Creative expression is also central to the research center’s activities.
The HRC has established a number of artistic and literary partnerships, such as with the Shanghai Literary Review and Chronus Arts Center, leading to an artist residency program at DKU overseen by Dr. Zairong Xiang, an assistant professor of comparative literature and the university’s associate director of arts.
The residency spawned the Beauty Salon project, a temporary living room in the name of art designed to transcend social circles and provoke new thinking about interaction.
Its second installment, run on campus over three days in September and led by the _ao_ao_ing artist collective, encouraged all-comers to share a space and engage in various forms of discussion and creativity, from guitar-playing, knitting and chatting to debating and exhibiting art.
“This is an alternative space for those who create,” said the collective, with the salon becoming a feature of the campus.
“The vitality of any space needs thinkers and doers, and everyone in this school has the potential to change the implicit rules of the space.”
What does it mean to be truly significant?
The HRC, which draws most of its funding from a Duke University provost’s fund, encourages research collaborations between DKU and Duke and its advisory board consists of faculty from both institutions.
In particular, the center has benefited from its close relationship with Duke’s Franklin Humanities Institute and its director Dr. Ranjana Khanna, a professor of English, literature, and women’s studies.
HRC co-director Dr. Carlos Rojas, a professor of Asian and Middle Eastern studies at Duke, said the center is rooted in a global mindset.
“DKU is itself an international university, and the HRC views transnational collaborations as a central element of its mission,” he said.
“Given DKU’s location in Kunshan and its ties to Duke, the center is well-positioned to develop productive relationships not only with other institutions in China and East Asia, but also with institutions in North America. In addition, the center also has close connections with numerous scholars and universities in Europe.”
By working on high-level research with talented faculty from across the globe, Dr. Miller said, students acquire a range of new skills and a deeper appreciation of the world around them.

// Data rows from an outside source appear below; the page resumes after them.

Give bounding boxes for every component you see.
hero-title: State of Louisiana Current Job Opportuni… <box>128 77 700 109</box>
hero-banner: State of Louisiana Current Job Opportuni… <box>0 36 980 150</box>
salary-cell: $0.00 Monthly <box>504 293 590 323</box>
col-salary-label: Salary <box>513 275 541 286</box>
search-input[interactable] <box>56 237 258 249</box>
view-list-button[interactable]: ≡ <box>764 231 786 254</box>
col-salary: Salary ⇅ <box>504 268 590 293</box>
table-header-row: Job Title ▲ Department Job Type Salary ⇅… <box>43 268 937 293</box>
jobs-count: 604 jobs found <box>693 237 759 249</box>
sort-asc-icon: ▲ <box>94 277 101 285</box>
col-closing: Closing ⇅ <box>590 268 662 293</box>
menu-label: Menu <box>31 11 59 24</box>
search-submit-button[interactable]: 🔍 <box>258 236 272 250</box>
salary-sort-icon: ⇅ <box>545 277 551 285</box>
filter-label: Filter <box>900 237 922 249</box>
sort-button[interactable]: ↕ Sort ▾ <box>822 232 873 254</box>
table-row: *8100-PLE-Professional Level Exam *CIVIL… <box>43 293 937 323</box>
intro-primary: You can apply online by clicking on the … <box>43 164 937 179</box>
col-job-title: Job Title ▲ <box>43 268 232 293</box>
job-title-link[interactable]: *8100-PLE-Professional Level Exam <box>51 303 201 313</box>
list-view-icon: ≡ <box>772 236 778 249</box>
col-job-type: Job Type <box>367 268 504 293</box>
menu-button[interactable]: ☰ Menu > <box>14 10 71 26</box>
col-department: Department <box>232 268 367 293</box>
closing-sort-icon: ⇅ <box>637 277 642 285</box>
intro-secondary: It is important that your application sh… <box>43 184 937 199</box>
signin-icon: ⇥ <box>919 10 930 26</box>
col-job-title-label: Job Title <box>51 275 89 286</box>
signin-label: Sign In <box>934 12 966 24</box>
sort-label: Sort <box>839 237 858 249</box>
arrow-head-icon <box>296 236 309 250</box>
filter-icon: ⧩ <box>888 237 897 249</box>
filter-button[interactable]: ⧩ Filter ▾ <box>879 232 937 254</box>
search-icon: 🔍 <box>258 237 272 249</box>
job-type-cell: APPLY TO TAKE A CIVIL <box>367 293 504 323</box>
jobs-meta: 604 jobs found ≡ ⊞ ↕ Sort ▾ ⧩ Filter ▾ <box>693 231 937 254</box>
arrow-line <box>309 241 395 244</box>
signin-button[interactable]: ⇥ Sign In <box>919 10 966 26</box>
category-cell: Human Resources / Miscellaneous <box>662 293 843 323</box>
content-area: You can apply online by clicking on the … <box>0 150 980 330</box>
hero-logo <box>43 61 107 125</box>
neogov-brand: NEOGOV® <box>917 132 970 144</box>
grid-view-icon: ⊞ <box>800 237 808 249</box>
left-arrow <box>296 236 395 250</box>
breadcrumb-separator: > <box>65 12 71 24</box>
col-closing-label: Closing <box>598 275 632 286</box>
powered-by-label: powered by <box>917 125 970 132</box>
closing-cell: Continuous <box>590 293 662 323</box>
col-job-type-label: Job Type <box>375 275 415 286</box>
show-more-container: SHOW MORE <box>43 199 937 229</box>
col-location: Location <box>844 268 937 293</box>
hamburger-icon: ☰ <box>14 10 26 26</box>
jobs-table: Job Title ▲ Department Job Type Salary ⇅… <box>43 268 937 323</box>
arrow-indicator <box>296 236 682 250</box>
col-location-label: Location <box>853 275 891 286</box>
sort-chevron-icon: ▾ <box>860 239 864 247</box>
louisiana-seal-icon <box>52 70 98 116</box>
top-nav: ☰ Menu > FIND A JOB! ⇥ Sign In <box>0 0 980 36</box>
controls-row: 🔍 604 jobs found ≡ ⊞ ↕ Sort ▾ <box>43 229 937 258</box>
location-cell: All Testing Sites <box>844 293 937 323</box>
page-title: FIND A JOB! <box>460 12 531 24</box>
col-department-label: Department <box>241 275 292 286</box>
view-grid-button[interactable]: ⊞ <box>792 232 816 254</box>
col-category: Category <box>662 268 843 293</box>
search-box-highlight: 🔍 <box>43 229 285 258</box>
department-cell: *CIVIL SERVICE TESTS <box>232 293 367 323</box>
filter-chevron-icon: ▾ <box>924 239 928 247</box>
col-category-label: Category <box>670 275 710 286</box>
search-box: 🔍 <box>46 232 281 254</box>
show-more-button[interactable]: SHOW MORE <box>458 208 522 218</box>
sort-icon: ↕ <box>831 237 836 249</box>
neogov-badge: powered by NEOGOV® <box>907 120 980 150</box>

“They learn to distinguish good ideas from bad ideas and strong arguments from weak arguments,” he said.
“They learn how to communicate complex ideas to their peers. They learn how to be persuasive, and at the same time more thoughtful and caring of others.
“And when students learn from the classics they learn to see what has the capacity to last beyond a single lifetime or stretch beyond a single culture.
“Really they are learning what it means to be truly significant.”